**EXERCISE GOAL**
Word for word, copy each record that comes after this.

START DATA SUPPLIED

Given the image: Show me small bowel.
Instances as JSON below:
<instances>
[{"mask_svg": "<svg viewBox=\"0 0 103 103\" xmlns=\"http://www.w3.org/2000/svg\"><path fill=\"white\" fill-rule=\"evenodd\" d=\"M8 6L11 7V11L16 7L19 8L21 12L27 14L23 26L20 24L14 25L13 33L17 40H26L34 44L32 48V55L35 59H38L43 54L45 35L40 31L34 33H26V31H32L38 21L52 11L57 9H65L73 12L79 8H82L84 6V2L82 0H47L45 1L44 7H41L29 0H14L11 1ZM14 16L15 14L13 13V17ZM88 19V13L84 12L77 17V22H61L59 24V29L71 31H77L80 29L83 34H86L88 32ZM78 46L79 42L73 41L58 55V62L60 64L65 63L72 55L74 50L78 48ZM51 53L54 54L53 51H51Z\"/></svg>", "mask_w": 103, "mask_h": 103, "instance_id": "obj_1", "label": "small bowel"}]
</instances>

END DATA SUPPLIED

**OUTPUT OF THE EXERCISE**
Given the image: Show me small bowel.
Instances as JSON below:
<instances>
[{"mask_svg": "<svg viewBox=\"0 0 103 103\" xmlns=\"http://www.w3.org/2000/svg\"><path fill=\"white\" fill-rule=\"evenodd\" d=\"M8 6L11 7V11L16 7L19 8L21 12L27 14L23 26L20 24L14 25L13 33L17 40H26L34 44L32 48V55L35 59H38L43 54L45 35L40 31L34 33H26V31H32L38 21L52 11L57 9H65L73 12L79 8H82L84 6V2L82 0H47L45 1L44 7H41L29 0H14L11 1ZM14 16L15 14L13 13V17ZM88 19V13L84 12L77 17V22H61L59 24V29L71 31H77L80 29L83 34H86L88 32ZM78 46L79 42L73 41L58 55V62L60 64L65 63L72 55L74 50L78 48ZM51 53L54 54L53 51H51Z\"/></svg>", "mask_w": 103, "mask_h": 103, "instance_id": "obj_1", "label": "small bowel"}]
</instances>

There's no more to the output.